Im vergangenen Jahr lag die Spanne für Heizkosten laut aktuellem Heizspiegel in einer durchschnittlichen 70 Quadratmeter großen Wohnung in einem Mehrfamilienhaus mit Erdgasheizung zwischen 550 Euro und 1.200 Euro. Im Schnitt wurden 800 Euro Heizkosten gezahlt. Wichtigster Grund für die großen Unterschiede ist der energetische Zustand des jeweiligen Gebäudes.  Trotz eines leichten Verbrauchsanstiegs sind die Heizkosten im vergangenen Jahr in Deutschland noch einmal gesunken. Hauptgrund sind die niedrigeren Energiepreise. In der Vergleichswohnung sparten die Bewohner im Abrechnungsjahr 2016 im Unterschied zum Vorjahr im Schnitt

  • 25 Euro (Erdgas),
  • 90 Euro (Heizöl) oder
  • 35 Euro (Fernwärme).

Für dieses Jahr deutet sich aber eine Trendwende an. Vor allem Bewohner von ölbeheizten Häusern müssen aufgrund der steigenden Preise mit voraussichtlich 10 Prozent Mehrkosten rechnen.
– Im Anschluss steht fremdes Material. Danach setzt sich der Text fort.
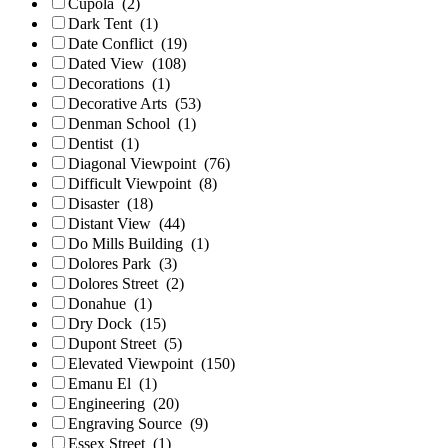
Cupola
(2)
Dark Tent
(1)
Date Conflict
(19)
Dated View
(108)
Decorations
(1)
Decorative Arts
(53)
Denman School
(1)
Dentist
(1)
Diagonal Viewpoint
(76)
Difficult Viewpoint
(8)
Disaster
(18)
Distant View
(44)
Do Mills Building
(1)
Dolores Park
(3)
Dolores Street
(2)
Donahue
(1)
Dry Dock
(15)
Dupont Street
(5)
Elevated Viewpoint
(150)
Emanu El
(1)
Engineering
(20)
Engraving Source
(9)
Essex Street
(1)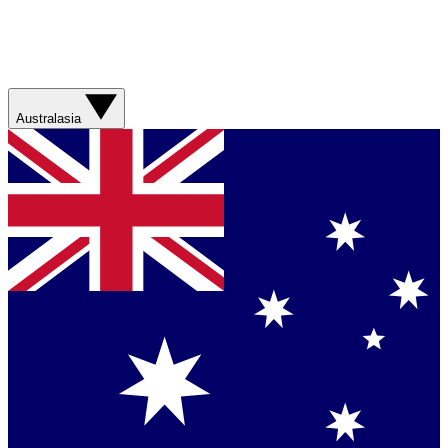
Australasia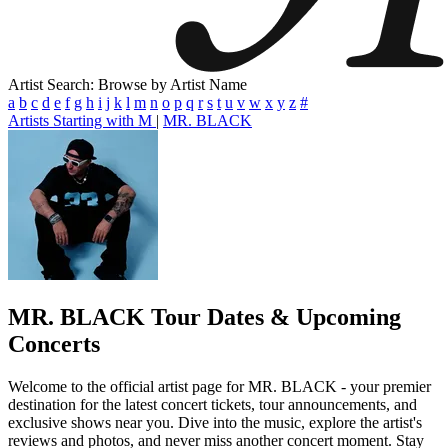
Artist Search: Browse by Artist Name
a
b
c
d
e
f
g
h
i
j
k
l
m
n
o
p
q
r
s
t
u
v
w
x
y
z
#
Artists Starting with M
|
MR. BLACK
MR. BLACK
Tour Dates & Upcoming
Concerts
Welcome to the official artist page for MR. BLACK - your premier
destination for the latest concert tickets, tour announcements, and
exclusive shows near you. Dive into the music, explore the artist's
reviews and photos, and never miss another concert moment. Stay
In Häusern mit Erdgas- und Fernwärmeheizung dürften die Kosten moderat steigen.

Aus dem Heizspiegel 2017

Heizkosten: Tipps und Analyse mit Online-Ratgebern

Auf www.heizspiegel.de finden Mieter und Hauseigentümer Tipps zum Senken ihrer Heizkosten – und weitere Möglichkeiten, um ihren Verbrauch genauer auszuwerten:

  • Die Heizspiegel für Gebäude-Baujahre helfen dabei, den energetischen Zustand eines Hauses genauer zu bestimmen.
  • Mit dem Online-Ratgeber HeizCheck erfahren Mieter in Mehrfamilienhäusern, wie ihre Wohnung bei Heizenergieverbrauch und Heizkosten im Vergleich zum gesamten Gebäude abschneidet. Auch Gasetagenheizungen lassen sich mit dem HeizCheck bewerten.